Live-Blog Serbien: Finale Beovizija 2020

Mit dem heutigen Finale gehen drei lange Abende zu Ende. Denn im Finale der Beovizija 2020 entscheidet sich, wer Serbien beim Eurovision Song Contest 2020 in Rotterdam vertreten wird.

Alle Beiträge für die Beovizija haben wir bereits an anderer Stelle ausführlich vorgestellt. In den beiden Halbfinalen sind jeweils zwölf der insgesamt 24 Wettbewerbsbeiträge angetreten. Sechs davon zogen jeweils in das Finale ein. Hier könnt hier nachlesen, wer sich aus dem ersten Halbfinale und wer sich aus dem zweiten Halbfinale qualifiziert hat.
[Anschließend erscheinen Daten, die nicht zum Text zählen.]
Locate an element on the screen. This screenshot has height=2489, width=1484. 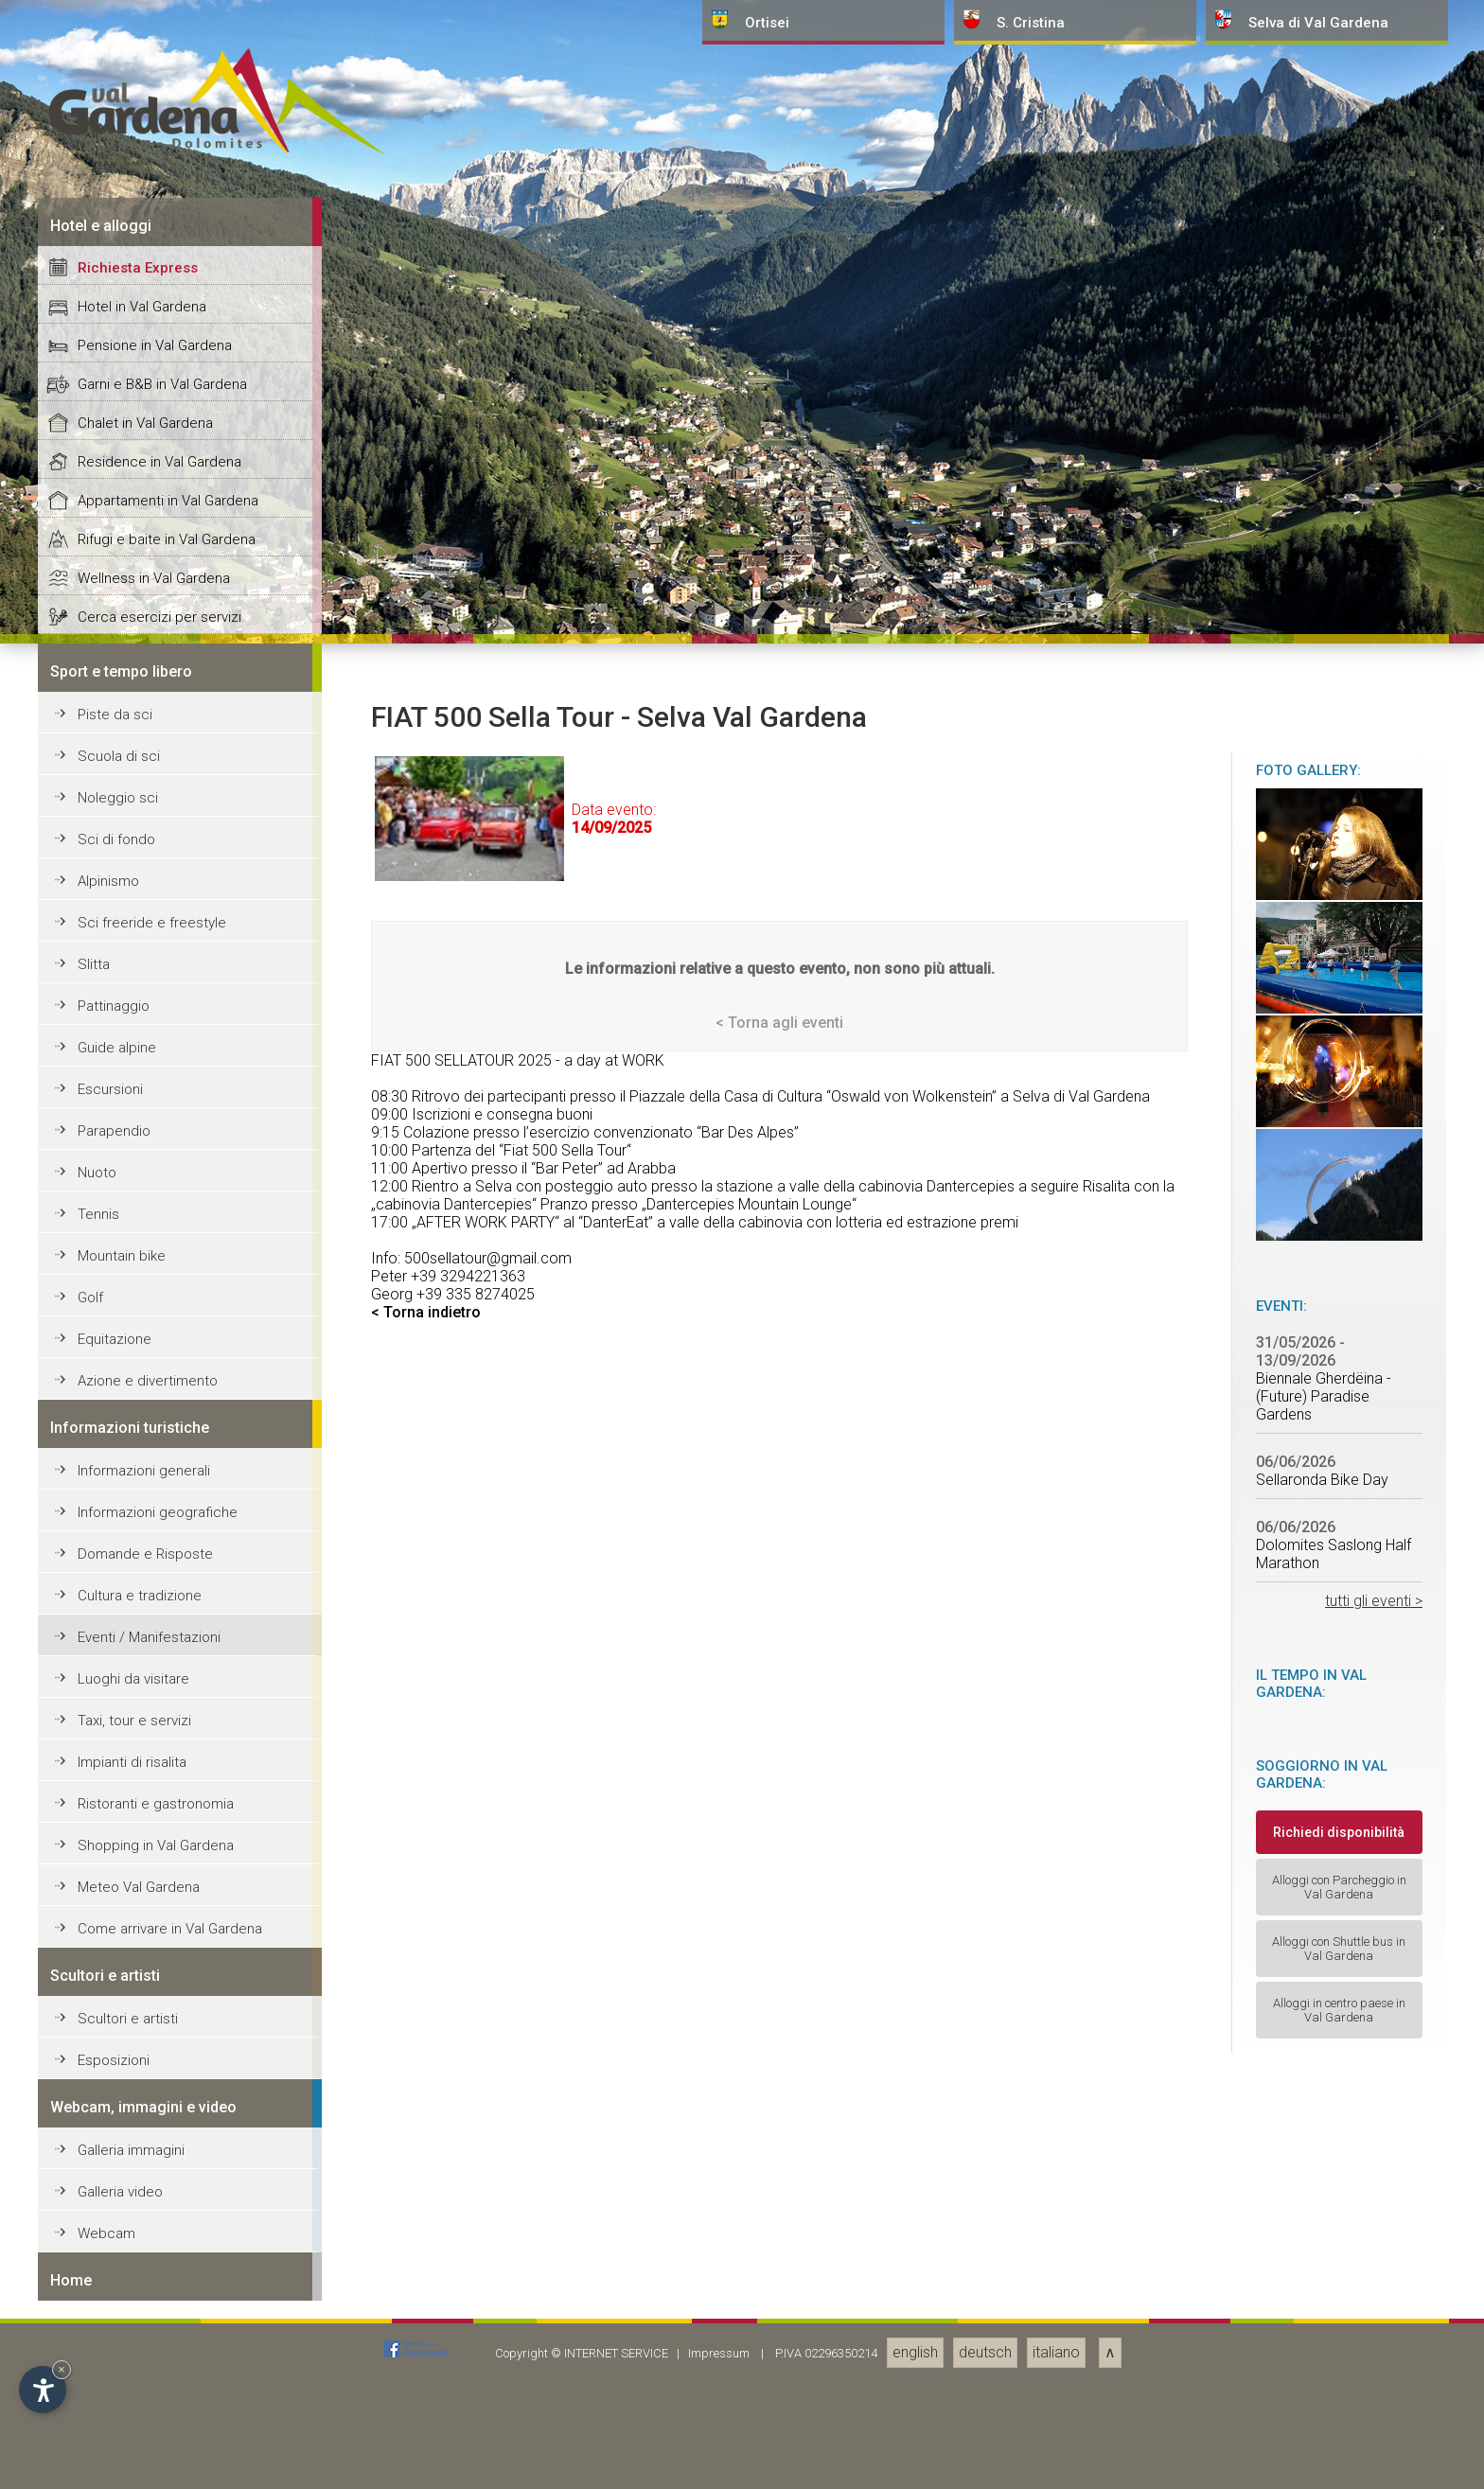 Cerca esercizi per servizi is located at coordinates (159, 1964).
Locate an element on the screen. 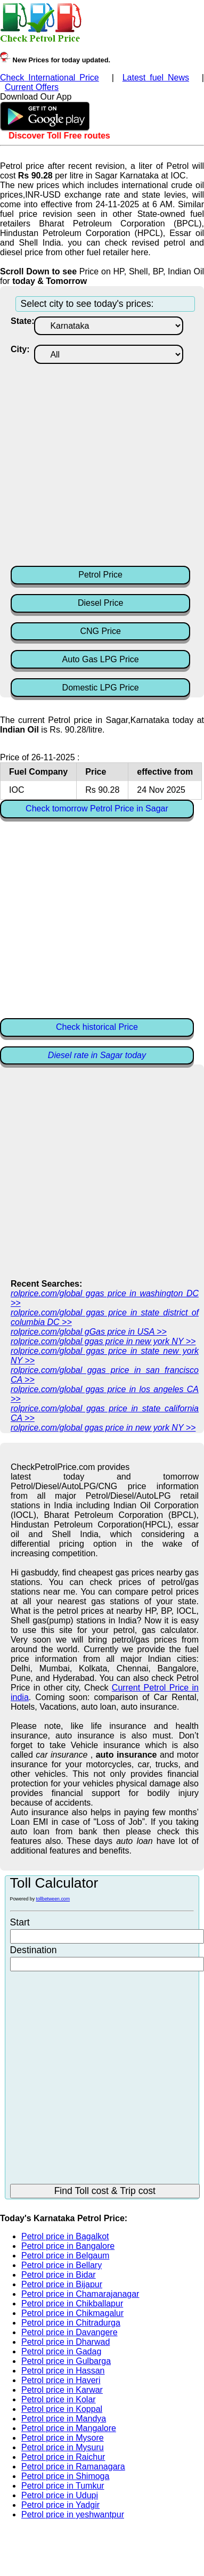 This screenshot has height=2576, width=204. Petrol price in Udupi is located at coordinates (59, 2495).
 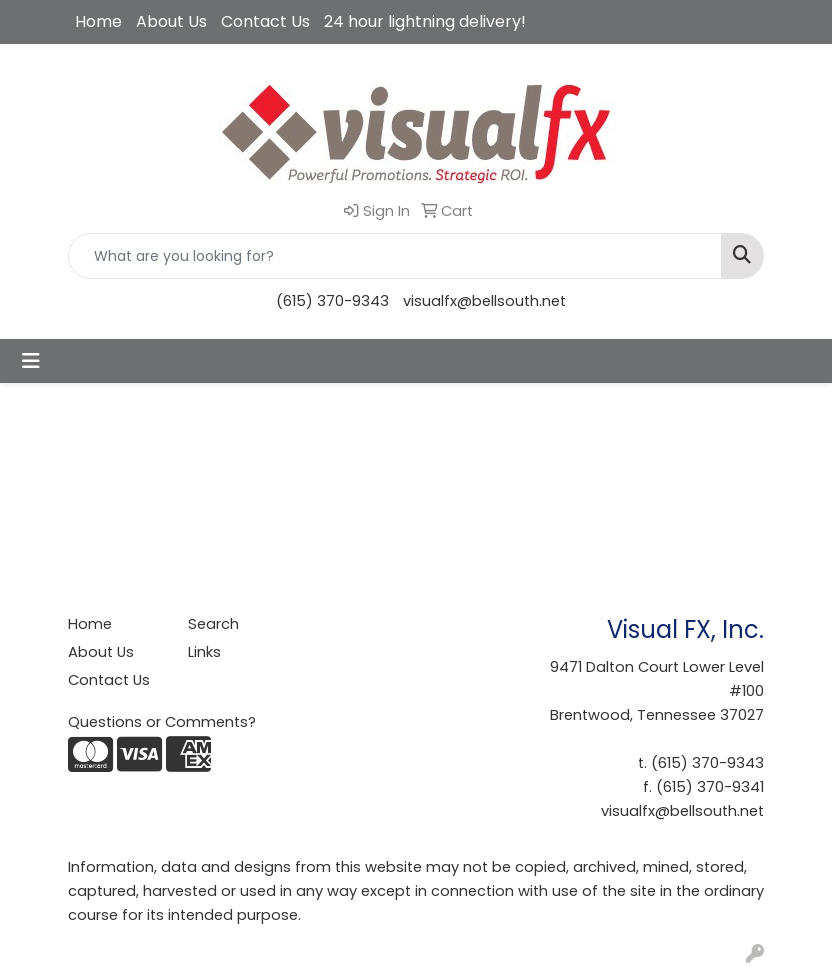 I want to click on Questions or Comments?, so click(x=162, y=722).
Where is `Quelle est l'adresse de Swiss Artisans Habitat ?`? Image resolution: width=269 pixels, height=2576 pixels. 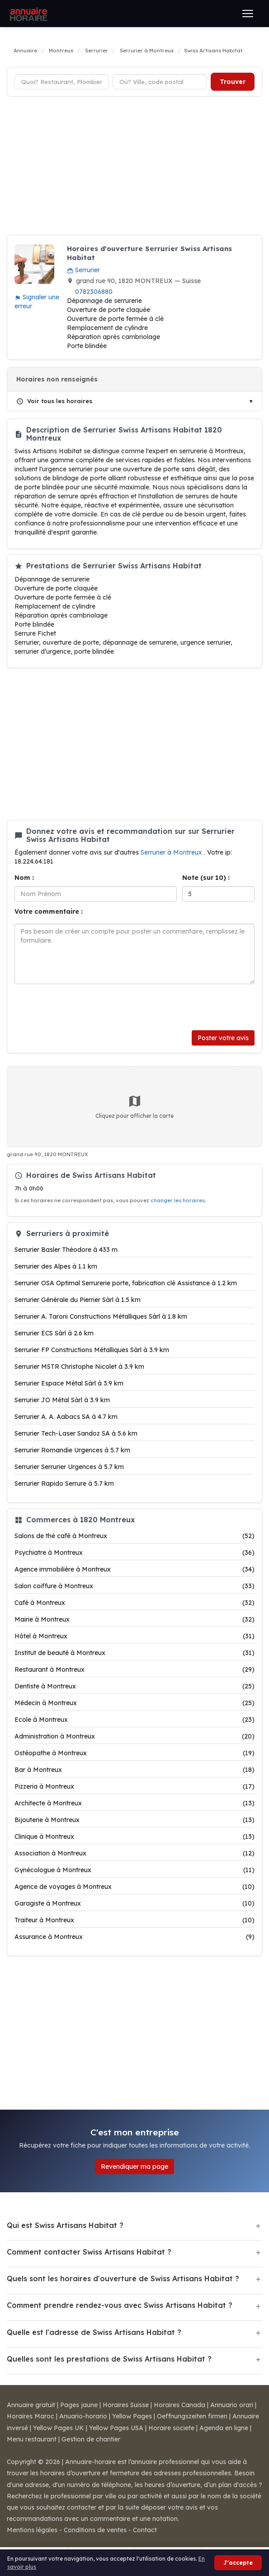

Diese Künstler und Songs sind heute in dieser Reihenfolge in der Show zu sehen. Die Startnummern wurden in den jeweiligen Halbfinalen ausgelost.

01: Milan Bujaković & Olivera Popović – Niti

02: Hurricane – Hasta la vista

03: Neda Ukraden – Bomba

04: Andrija Jo – Oči meduze

05: Igor Simić – Ples za rastanak

06: Thea Devy – Sudnji dan

07: EJO – Trag

08: LIFT – Samo mi kaži

09: Ana Milenković – Tajna

10: Naiva – Baš, baš

11: Marko Marković – Kolači

12: Bane Mojićević – Cvet sa Prokletija

Wir hatten die ESC-kompakt-Leser bereits im Vorfeld nach ihren Favoriten gefragt und in der Abstimmung liegen Hurricane ganz klar vorne. Nun stehen die drei Damen im Finale und werden dort auch vom Todesslot 2 alles geben, um das Ticket für Rotterdam zu lösen.

Beovizija 2020: Welcher Song ist Dein Favorit im 1. Halbfinale?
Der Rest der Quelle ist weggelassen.